Samedi soir, après la rencontre, Marc Lièvremont ne mâchait déjà pas ses mots : «On apprend beaucoup en souffrant, et nous avons été punis d'avoir voulu gérer le match. Il y a beaucoup de choses à corriger.» Après une courte nuit, passée en partie à étudier le match à la vidéo, le constat est le même, il est même encore plus virulent. Lièvremont encore : «La nuit porte conseil, la vidéo aussi. Et autant la relecture du match de l'Ecosse avait confirmé des a priori favorables, autant cette nuit, c'est une toute autre image qui ressort par rapport à notre conception à chaud. On pensait avoir vu une certaine continuité, une emprise sur le jeu malgré 25 minutes difficiles en fin de rencontre. En fait on a laissé les Irlandais s'installer dans le match dès la première mi-temps en rendant beaucoup de ballons. Ce qui nous a sauvé, c'est d'avoir utilisé à la perfection les ballons de récupération pour marquer trois essais. C'est une bonne leçon. » Le bilan est sévère, mais le staff tricolore assume, et répète à l'envie que seul le jeu permet de gagner, même quand on est mis sur le reculoir. «Il est important que les joueurs prennent conscience que c'est en ne jouant pas qu'on se fragilise» martèle Lièvremont plusieurs fois.

Les hommes en questions

Le pari du jeu et du mouvement est donc plus qu'une philosophie, c'est un sacerdoce. Un schéma à suivre, le seul capable d'installer le XV de France dans le haut niveau. Emile N'Tamack, cinglant : «C'est une vraie régression par rapport au match contre l'Ecosse. Cette performance ne peut pas suffire dans la durée. La victoire est un chose, la manière en est une autre.» Lièvremont recadre à son tour : «On s'est laissé griser, on est tombés dans une forme de facilité, on s'est bercés d'illusions en les contrant, alors qu'on était déjà dans une position attentiste. On s'est mis en danger parce qu'on a refusé d'assumer le jeu.» L'encadrement n'est pas content, et il l'a fait savoir à ses joueurs, qui savent bien que le score est flatteur.

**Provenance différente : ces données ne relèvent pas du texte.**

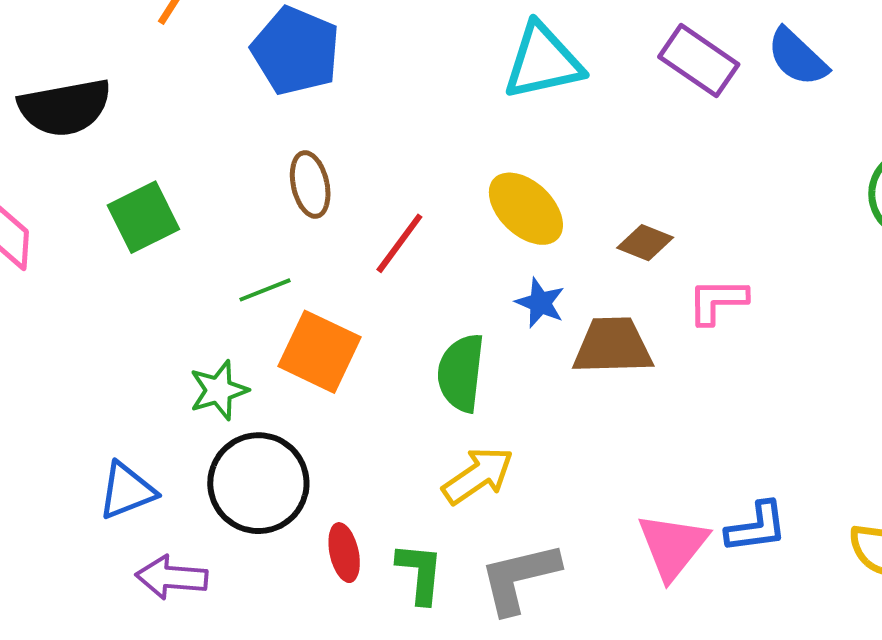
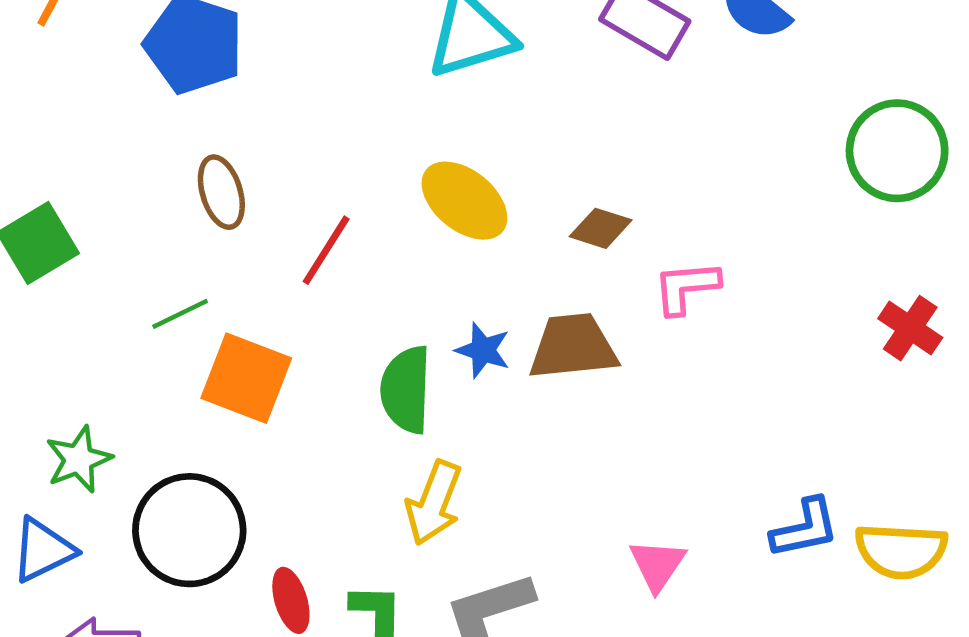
blue star: (540, 303) -> (483, 350), moved
green star: (219, 390) -> (79, 459), moved
yellow arrow: (478, 476) -> (434, 503), turned 150
blue L-shape: (756, 527) -> (805, 528), moved
pink triangle: (673, 546) -> (657, 565), size x0.7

Se pose alors la question des hommes, et certains ont franchement souffert de la comparaison dans un match de ce niveau. Pas question pourtant de pointer les fautifs : «Soyons très clairs, pour nous, il n'y a pas eu de défaillances individuelles. Nous avons sombré collectivement.» Oui, mais la France a gagné ! Lièvremont finit quand même par positiver et s'attacher au bilan comptable : «L'essentiel est là, nous avons deux victoires en deux matches. Nous croyons très fort au potentiel de nos joueurs. Et ce match est très important dans la progression de l'équipe. Les joueurs ont beaucoup appris.» Il trouve aussi quelques circonstances atténuantes : «nous travaillons ensemble depuis deux semaines seulement, avec beaucoup de nouveaux joueurs, et on ne pouvait pas renverser l'Irlande comme ça

L'Angleterre en vue

Reste maintenant à se projeter vers le Crunch contre l'Angleterre, dans quinze jours au stade de France. Le groupe des 22 joueurs sera annoncé mercredi, et on peut s'attendre à des changements, comme d'habitude. Notamment en première ligne, même si Lièvremont rappelle « qu'il n'y a pas pléthore de candidats à ces postes ». «On continue à suivre pas mal de joueurs, poursuit-il. Tous ceux qui jouent en Top 14 comptent, on les considère tous, et on va réfléchir.» Quant aux Anglais et à la perspective d'un possible Grand Chelem, il préfère continuer à jouer profil bas : «Quand on a été malmenés comme on l'a été hier, et quand on voit arriver les Anglais, on se fait vraiment tout petits.» Le XV de France est en chantier, qu'on se le dise, et il y a encore du boulot. Même en gagnant. A. M.